On the first day of the Classic, for example, the temperature was seasonal, but overnight it dropped to -1°C. Luzak figured things would be different on day two, and he was right—none of the previous day’s spots had produced a single fish by early afternoon.

However, they had yet to hit the spot where they boated the big fish the day before. Once there, they ended up catching their bag of fish in just 25 minutes. “Those were the only fish we caught the entire day,” says Luzak. “Day one was about running around hitting a bunch of different spots; day two was about that one little magic spot producing our entire limit for us.”

Tom Hardy and Erik Luzak (right) celebrate their 2014 CSFL National Classic win.
Tom Hardy and Erik Luzak (right) celebrate their 2014 CSFL National Classic win.

Put in Time

“One thing that’s definitely helped me over the past couple of years is the fact that I can fish seven days a week in the summer,” Luzak says. Between his Bass Class, tournaments and pre-fishing, he’s on the water some 29 days a month, from the beginning of June to the end of September. And he would stay on the water even later in the year if he didn’t have to return to his environmental consultancy job in B.C.
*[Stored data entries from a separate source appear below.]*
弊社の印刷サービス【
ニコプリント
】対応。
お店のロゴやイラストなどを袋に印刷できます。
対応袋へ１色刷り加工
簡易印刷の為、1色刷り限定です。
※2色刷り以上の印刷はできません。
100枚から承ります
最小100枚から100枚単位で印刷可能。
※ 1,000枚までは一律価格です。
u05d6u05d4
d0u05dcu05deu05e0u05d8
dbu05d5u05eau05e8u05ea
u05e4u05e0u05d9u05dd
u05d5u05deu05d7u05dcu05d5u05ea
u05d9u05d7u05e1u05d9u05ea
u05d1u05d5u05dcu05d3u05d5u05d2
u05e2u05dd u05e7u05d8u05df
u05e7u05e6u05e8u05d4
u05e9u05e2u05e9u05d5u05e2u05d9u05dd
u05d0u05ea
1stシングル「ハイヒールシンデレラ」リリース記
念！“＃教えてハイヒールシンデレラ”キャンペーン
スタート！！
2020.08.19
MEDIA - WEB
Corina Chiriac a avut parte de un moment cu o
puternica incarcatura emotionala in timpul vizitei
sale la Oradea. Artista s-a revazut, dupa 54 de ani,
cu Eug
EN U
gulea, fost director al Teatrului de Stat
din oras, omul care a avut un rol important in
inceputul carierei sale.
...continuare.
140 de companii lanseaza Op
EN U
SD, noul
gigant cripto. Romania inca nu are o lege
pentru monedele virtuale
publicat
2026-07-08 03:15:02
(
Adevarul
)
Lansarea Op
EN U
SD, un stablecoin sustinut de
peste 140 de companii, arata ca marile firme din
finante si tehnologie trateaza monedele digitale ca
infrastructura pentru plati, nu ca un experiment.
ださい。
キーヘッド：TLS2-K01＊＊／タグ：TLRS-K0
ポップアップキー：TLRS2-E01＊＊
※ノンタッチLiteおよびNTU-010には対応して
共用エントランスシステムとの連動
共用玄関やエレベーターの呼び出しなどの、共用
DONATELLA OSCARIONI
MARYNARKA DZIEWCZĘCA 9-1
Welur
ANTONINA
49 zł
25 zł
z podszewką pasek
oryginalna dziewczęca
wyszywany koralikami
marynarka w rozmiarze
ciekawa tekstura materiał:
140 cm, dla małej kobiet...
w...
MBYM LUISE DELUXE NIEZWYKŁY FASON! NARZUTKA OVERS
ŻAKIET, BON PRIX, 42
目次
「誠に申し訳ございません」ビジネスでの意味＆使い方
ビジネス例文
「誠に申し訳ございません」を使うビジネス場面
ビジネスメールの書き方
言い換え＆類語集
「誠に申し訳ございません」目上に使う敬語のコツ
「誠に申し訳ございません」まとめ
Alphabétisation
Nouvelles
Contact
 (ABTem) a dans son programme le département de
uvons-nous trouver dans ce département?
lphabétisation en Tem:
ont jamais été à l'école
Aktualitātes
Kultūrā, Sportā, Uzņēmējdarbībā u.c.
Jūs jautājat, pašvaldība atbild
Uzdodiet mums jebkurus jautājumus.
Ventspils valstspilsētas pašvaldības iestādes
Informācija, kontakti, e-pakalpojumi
While you may not be able to fish as much as Luzak, you’re certainly not going to catch fish sitting on the couch at home. Instead, spend as much time on the water as you can, getting to know where the bass are, and what they’re doing. There’s no substitute for first-hand experience.

Keep Your Cool

Success at fishing is often determined by your attitude, says Luzak, so when things aren’t going your way, don’t panic. At least that’s the mindset he takes into competition.

“You have to fish a tournament day a lot differently than a fun day of fishing,” he says. “It’s more of a mind game because the other boats out there are essentially screwing you up, since they might be on your spots.” The takeaway here? A fun day of fishing should be just that.

Even when fishing against the clock in a nerve-wracking tournament situation, Luzak says you need to keep things in perspective. “You have to be able to joke around,” he says. “It’s a serious tournament so you don’t want to screw up, but at the same time, you don’t want to take it too seriously and that causes you to screw up.”